Custom loss function with a gradient operation

I am attempting to implement adversarial training for the Fast Gradient Sign Method, which is a widely-used adversarial attack (see section 6 of [1412.6572] Explaining and Harnessing Adversarial Examples). This involves creating a custom loss function which includes a gradient operation. What is the proper way to do this? I don’t believe it is sufficient to use .backward inside the loss computation, because this would set the .grad attribute on all my tensors as a side effect.

From reading the documentation, it seems that the function I need is torch.autograd.grad, but the docs don’t clearly specify what side effects this function has. Will it modify the .grad attributes of my tensors?

Calling torch.autograd.grad will not accumulate gradients in your tensors, but will free the computation graph.
Can your problem be solved by using a strategically-placed .detach somewhere in your loss computation?

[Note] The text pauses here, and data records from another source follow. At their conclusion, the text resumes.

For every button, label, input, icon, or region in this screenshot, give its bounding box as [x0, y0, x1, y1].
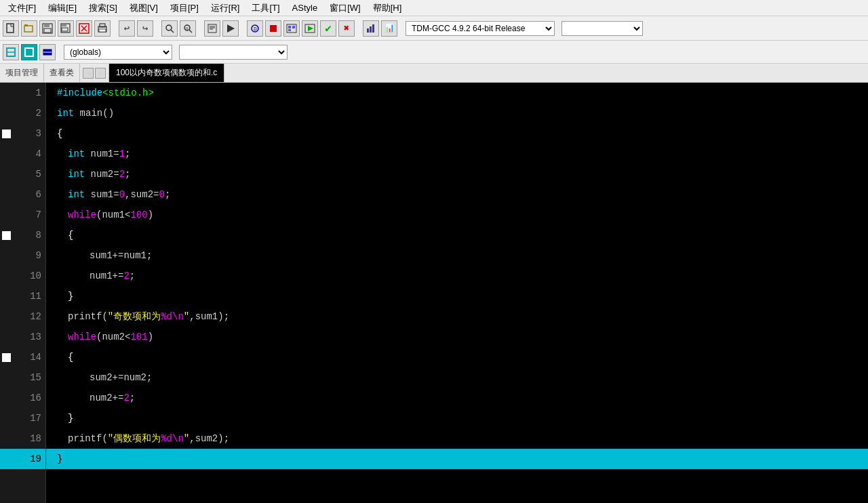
editor-container: 1 2 3 4 5 6 7 — [0, 83, 868, 503]
line-num-11: 11 — [12, 291, 45, 302]
breakpoint-8 — [2, 231, 11, 240]
svg-point-15 — [166, 25, 172, 31]
menu-window[interactable]: 窗口[W] — [324, 1, 366, 16]
tb2-btn1[interactable] — [3, 44, 19, 60]
line-num-17: 17 — [12, 413, 45, 424]
svg-line-18 — [189, 30, 192, 33]
breakpoint-3 — [2, 129, 11, 138]
menu-edit[interactable]: 编辑[E] — [43, 1, 82, 16]
build-project-button[interactable] — [283, 20, 300, 37]
menu-project[interactable]: 项目[P] — [165, 1, 204, 16]
line-num-19: 19 — [12, 454, 45, 464]
replace-button[interactable]: R — [180, 20, 196, 37]
tab-nav-left[interactable]: ◀ — [83, 68, 94, 79]
new-button[interactable] — [3, 20, 19, 37]
menu-help[interactable]: 帮助[H] — [368, 1, 408, 16]
tab-project-manager[interactable]: 项目管理 — [0, 64, 44, 82]
code-line-14: { — [46, 347, 868, 367]
tb2-btn3[interactable] — [39, 44, 56, 60]
code-area[interactable]: #include<stdio.h> int main() { int num1=… — [46, 83, 868, 503]
code-line-3: { — [46, 123, 868, 144]
toolbar2: (globals) — [0, 41, 868, 64]
tab-nav: ◀ ▶ — [80, 64, 109, 82]
tabbar: 项目管理 查看类 ◀ ▶ 100以内奇数项偶数项的和.c — [0, 64, 868, 83]
save-button[interactable] — [39, 20, 56, 37]
tab-view-class[interactable]: 查看类 — [44, 64, 80, 82]
line-num-18: 18 — [12, 433, 45, 444]
menu-search[interactable]: 搜索[S] — [83, 1, 123, 16]
tb2-btn2[interactable] — [21, 44, 37, 60]
chart2-button[interactable]: 📊 — [381, 20, 397, 37]
line-num-2: 2 — [12, 108, 45, 119]
line-num-5: 5 — [12, 169, 45, 180]
config-select[interactable] — [561, 21, 643, 36]
code-line-15: sum2+=num2; — [46, 367, 868, 388]
line-num-6: 6 — [12, 189, 45, 200]
open-button[interactable] — [21, 20, 37, 37]
svg-rect-35 — [370, 26, 372, 33]
menu-view[interactable]: 视图[V] — [124, 1, 163, 16]
menu-run[interactable]: 运行[R] — [205, 1, 245, 16]
svg-rect-7 — [62, 24, 66, 26]
run-button[interactable] — [222, 20, 239, 37]
svg-line-16 — [171, 30, 174, 33]
redo-button[interactable]: ↪ — [137, 20, 153, 37]
svg-rect-1 — [24, 26, 33, 32]
svg-rect-39 — [25, 48, 33, 56]
svg-text:D: D — [254, 26, 257, 32]
line-num-7: 7 — [12, 209, 45, 220]
menu-tools[interactable]: 工具[T] — [246, 1, 285, 16]
svg-rect-27 — [270, 25, 277, 32]
menu-astyle[interactable]: AStyle — [287, 1, 323, 14]
scope-select[interactable]: (globals) — [64, 45, 172, 60]
svg-rect-36 — [372, 24, 374, 33]
line-num-13: 13 — [12, 331, 45, 342]
code-line-19: } — [46, 449, 868, 469]
code-line-1: #include<stdio.h> — [46, 83, 868, 103]
line-num-14: 14 — [12, 352, 45, 363]
find-button[interactable] — [161, 20, 178, 37]
code-line-4: int num1=1; — [46, 144, 868, 164]
line-num-9: 9 — [12, 250, 45, 261]
check-button[interactable]: ✔ — [320, 20, 336, 37]
svg-rect-30 — [292, 26, 295, 28]
code-line-17: } — [46, 408, 868, 428]
svg-rect-31 — [288, 29, 291, 31]
svg-rect-14 — [99, 29, 106, 32]
code-line-12: printf("奇数项和为%d\n",sum1); — [46, 306, 868, 327]
code-line-9: sum1+=num1; — [46, 245, 868, 266]
stop-button[interactable] — [265, 20, 281, 37]
menu-file[interactable]: 文件[F] — [3, 1, 41, 16]
undo-button[interactable]: ↩ — [119, 20, 135, 37]
code-line-16: num2+=2; — [46, 388, 868, 408]
tab-nav-right[interactable]: ▶ — [95, 68, 106, 79]
code-line-18: printf("偶数项和为%d\n",sum2); — [46, 428, 868, 449]
run-project-button[interactable] — [302, 20, 318, 37]
code-line-11: } — [46, 286, 868, 306]
svg-text:R: R — [186, 26, 189, 31]
compiler-select[interactable]: TDM-GCC 4.9.2 64-bit Release — [406, 21, 555, 36]
code-line-2: int main() — [46, 103, 868, 123]
close-button[interactable] — [76, 20, 92, 37]
line-num-8: 8 — [12, 230, 45, 241]
svg-rect-4 — [44, 24, 50, 27]
debug-button[interactable]: D — [247, 20, 263, 37]
chart-button[interactable] — [363, 20, 379, 37]
line-num-3: 3 — [12, 128, 45, 139]
code-line-5: int num2=2; — [46, 164, 868, 184]
code-line-13: while(num2<101) — [46, 327, 868, 347]
save-all-button[interactable] — [58, 20, 74, 37]
line-num-16: 16 — [12, 393, 45, 403]
scope-select2[interactable] — [179, 45, 288, 60]
print-button[interactable] — [94, 20, 111, 37]
line-num-4: 4 — [12, 148, 45, 159]
code-line-7: while(num1<100) — [46, 205, 868, 225]
svg-rect-20 — [208, 24, 216, 33]
line-num-10: 10 — [12, 270, 45, 281]
code-line-6: int sum1=0,sum2=0; — [46, 184, 868, 205]
svg-rect-2 — [24, 24, 28, 26]
file-tab-main[interactable]: 100以内奇数项偶数项的和.c — [109, 64, 224, 82]
x-button[interactable]: ✖ — [338, 20, 355, 37]
line-num-1: 1 — [12, 87, 45, 98]
compile-button[interactable] — [204, 20, 220, 37]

Thanks for your reply! I did consider using .detach but it doesn’t seem to fit my use case, as I need to backpropagate through the gradient operation. I ended up using torch.autograd.grad with retain_graph=True and create_graph=True and it appears to be doing the right thing.

I do have one follow-up question: in torch.autograd.grad, what is the grad_outputs argument used for? The description in the docs is unclear to me. I’m leaving it as the default value and my code appears to be working fine.